In the listing that follows, locate the line containing "comensales vivan mejores experiencias en un" and the line containing "klare These –". Retype exactly those two lines and every line between them, and nothing more.

● MATERIAL SHOWN:
=======
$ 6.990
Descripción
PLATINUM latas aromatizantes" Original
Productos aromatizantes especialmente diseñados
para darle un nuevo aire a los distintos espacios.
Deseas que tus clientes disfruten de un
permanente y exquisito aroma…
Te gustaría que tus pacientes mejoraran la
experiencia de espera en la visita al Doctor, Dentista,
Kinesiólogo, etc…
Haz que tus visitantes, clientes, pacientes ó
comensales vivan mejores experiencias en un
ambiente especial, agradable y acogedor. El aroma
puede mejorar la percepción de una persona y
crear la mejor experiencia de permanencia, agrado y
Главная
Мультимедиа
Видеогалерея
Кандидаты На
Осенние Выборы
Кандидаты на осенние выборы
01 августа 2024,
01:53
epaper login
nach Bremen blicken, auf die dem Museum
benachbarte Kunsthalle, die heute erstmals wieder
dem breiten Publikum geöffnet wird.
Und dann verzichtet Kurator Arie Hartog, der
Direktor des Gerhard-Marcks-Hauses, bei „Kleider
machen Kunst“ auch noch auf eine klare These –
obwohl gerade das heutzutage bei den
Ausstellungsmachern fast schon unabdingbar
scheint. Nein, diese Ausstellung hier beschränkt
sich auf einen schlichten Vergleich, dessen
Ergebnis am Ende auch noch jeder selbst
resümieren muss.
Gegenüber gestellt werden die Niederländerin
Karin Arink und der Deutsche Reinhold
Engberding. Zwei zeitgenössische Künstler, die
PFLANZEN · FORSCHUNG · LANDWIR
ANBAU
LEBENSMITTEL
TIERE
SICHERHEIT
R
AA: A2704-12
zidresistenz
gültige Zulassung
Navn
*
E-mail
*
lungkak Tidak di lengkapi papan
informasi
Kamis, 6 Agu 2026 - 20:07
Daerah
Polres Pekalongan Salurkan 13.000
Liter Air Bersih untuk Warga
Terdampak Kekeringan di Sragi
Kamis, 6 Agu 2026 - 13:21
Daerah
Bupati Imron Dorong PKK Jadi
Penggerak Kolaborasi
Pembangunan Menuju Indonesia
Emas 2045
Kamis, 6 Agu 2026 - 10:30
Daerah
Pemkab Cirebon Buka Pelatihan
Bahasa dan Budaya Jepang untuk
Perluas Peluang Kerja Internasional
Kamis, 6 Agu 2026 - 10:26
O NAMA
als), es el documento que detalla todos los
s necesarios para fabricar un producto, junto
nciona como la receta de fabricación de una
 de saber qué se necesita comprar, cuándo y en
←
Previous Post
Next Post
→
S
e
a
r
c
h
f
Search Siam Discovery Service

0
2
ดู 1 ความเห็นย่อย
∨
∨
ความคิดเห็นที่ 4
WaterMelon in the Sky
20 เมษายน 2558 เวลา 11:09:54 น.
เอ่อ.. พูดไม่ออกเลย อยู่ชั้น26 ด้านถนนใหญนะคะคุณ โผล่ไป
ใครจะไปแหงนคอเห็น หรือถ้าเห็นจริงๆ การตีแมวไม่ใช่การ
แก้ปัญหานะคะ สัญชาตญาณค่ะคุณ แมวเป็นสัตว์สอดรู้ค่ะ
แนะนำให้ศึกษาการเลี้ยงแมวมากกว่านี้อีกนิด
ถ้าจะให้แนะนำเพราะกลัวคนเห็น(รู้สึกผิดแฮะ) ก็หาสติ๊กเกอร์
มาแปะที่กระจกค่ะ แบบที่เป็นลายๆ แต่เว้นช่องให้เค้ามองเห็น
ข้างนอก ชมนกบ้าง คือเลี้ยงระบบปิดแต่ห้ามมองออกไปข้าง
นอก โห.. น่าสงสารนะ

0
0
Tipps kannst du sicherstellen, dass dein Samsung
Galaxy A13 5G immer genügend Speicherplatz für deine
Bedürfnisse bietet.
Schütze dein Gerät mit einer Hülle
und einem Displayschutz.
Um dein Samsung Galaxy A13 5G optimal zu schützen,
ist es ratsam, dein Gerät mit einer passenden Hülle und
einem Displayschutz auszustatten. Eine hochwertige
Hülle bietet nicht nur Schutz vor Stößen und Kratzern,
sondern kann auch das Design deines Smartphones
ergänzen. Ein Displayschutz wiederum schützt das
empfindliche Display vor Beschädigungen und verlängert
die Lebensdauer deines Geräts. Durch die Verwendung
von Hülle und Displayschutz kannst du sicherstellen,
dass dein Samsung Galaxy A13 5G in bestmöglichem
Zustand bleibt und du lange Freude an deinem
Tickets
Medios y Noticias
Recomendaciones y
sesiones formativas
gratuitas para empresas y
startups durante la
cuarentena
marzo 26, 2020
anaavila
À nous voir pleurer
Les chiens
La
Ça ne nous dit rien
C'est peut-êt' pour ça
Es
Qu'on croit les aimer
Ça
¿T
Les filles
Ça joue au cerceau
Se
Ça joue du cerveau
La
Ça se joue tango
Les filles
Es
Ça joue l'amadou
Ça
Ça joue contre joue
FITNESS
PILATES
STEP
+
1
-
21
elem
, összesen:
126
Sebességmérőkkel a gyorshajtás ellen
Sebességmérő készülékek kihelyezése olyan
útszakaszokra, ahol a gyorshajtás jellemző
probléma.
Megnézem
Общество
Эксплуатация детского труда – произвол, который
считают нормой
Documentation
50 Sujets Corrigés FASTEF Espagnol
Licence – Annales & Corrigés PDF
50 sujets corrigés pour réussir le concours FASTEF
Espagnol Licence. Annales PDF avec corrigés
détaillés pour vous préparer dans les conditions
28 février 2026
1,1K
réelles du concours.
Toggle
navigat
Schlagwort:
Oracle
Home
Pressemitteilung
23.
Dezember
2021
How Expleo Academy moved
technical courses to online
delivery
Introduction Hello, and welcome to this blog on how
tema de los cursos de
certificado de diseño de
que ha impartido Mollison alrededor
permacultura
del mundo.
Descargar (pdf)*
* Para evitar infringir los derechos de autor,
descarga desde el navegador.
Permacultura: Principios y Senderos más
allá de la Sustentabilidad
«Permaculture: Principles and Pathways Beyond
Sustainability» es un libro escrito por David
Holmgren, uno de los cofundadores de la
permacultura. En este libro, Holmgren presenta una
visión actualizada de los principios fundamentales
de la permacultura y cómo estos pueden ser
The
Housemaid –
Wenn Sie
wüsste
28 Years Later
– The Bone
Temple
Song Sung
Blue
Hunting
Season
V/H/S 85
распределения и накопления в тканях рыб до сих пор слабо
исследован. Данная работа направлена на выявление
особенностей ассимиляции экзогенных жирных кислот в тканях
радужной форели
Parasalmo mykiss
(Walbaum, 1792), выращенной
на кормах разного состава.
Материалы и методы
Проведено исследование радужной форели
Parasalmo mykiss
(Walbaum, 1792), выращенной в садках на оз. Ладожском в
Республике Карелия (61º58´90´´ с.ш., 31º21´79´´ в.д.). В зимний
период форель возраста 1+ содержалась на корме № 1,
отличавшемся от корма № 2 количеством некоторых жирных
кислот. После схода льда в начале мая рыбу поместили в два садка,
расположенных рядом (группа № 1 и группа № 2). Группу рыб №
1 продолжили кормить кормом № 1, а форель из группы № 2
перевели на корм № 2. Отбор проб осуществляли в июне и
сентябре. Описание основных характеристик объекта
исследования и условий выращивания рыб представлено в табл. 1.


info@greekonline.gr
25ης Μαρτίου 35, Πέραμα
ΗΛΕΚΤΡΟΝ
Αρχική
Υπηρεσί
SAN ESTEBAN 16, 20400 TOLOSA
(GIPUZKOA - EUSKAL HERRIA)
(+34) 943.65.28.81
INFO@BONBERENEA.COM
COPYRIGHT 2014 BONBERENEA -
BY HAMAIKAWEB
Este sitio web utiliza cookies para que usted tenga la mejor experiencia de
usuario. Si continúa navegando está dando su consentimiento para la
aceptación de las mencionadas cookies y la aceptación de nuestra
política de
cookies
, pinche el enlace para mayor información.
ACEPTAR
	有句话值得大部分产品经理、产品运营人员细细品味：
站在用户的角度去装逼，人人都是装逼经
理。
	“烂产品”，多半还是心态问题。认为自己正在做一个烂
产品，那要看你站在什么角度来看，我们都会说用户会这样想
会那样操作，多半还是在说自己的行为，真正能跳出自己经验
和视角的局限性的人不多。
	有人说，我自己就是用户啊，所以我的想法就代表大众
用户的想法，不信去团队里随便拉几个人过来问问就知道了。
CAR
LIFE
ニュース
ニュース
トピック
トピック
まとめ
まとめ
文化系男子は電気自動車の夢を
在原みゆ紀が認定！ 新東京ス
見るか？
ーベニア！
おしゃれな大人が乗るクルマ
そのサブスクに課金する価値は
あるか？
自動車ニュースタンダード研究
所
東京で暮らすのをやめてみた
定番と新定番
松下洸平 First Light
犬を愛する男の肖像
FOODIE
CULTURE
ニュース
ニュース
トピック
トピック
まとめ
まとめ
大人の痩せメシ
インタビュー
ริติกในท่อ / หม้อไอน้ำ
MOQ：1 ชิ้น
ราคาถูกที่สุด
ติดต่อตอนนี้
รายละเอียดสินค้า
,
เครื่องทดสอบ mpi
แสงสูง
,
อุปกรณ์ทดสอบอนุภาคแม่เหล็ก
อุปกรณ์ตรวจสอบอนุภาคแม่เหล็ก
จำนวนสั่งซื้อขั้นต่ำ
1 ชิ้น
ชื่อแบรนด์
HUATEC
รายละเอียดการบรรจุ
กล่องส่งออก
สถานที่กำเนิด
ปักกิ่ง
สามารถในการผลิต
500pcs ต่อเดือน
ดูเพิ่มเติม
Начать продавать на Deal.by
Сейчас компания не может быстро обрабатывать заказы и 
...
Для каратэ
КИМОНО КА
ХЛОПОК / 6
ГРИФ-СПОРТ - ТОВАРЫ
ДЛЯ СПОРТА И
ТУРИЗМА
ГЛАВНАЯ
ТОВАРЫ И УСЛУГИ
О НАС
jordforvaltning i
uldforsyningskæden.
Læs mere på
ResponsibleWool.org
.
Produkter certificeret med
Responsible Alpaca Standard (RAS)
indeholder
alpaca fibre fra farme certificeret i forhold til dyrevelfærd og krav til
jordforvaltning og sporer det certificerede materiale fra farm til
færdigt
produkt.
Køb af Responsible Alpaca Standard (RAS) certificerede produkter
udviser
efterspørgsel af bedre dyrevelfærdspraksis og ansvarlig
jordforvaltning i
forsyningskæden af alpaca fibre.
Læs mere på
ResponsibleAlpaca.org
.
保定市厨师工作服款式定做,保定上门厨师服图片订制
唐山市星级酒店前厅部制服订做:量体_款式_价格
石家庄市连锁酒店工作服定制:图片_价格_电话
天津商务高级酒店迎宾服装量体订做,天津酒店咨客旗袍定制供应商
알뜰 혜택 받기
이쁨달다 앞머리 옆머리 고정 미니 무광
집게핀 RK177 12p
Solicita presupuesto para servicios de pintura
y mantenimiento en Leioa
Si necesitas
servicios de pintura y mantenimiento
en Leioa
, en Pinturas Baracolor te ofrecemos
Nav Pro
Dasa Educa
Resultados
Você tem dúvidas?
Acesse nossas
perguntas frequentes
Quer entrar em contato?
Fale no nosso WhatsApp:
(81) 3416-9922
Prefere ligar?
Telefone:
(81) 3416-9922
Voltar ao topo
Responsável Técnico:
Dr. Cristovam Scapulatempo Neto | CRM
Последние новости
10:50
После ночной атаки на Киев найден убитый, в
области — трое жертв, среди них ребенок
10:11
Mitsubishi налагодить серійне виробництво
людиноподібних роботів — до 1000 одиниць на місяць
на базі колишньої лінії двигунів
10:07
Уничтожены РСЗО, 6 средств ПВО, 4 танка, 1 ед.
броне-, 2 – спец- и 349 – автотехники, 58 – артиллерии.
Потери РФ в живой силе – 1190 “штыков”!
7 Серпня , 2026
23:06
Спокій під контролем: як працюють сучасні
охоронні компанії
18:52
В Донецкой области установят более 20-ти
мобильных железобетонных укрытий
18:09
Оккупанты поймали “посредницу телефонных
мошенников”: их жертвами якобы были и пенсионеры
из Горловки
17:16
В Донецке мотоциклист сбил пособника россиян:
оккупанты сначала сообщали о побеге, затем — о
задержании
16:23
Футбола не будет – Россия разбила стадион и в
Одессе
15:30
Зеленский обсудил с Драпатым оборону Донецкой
=======
● RESPONSE:
comensales vivan mejores experiencias en un
ambiente especial, agradable y acogedor. El aroma
puede mejorar la percepción de una persona y
crear la mejor experiencia de permanencia, agrado y
Главная
Мультимедиа
Видеогалерея
Кандидаты На
Осенние Выборы
Кандидаты на осенние выборы
01 августа 2024,
01:53
epaper login
nach Bremen blicken, auf die dem Museum
benachbarte Kunsthalle, die heute erstmals wieder
dem breiten Publikum geöffnet wird.
Und dann verzichtet Kurator Arie Hartog, der
Direktor des Gerhard-Marcks-Hauses, bei „Kleider
machen Kunst“ auch noch auf eine klare These –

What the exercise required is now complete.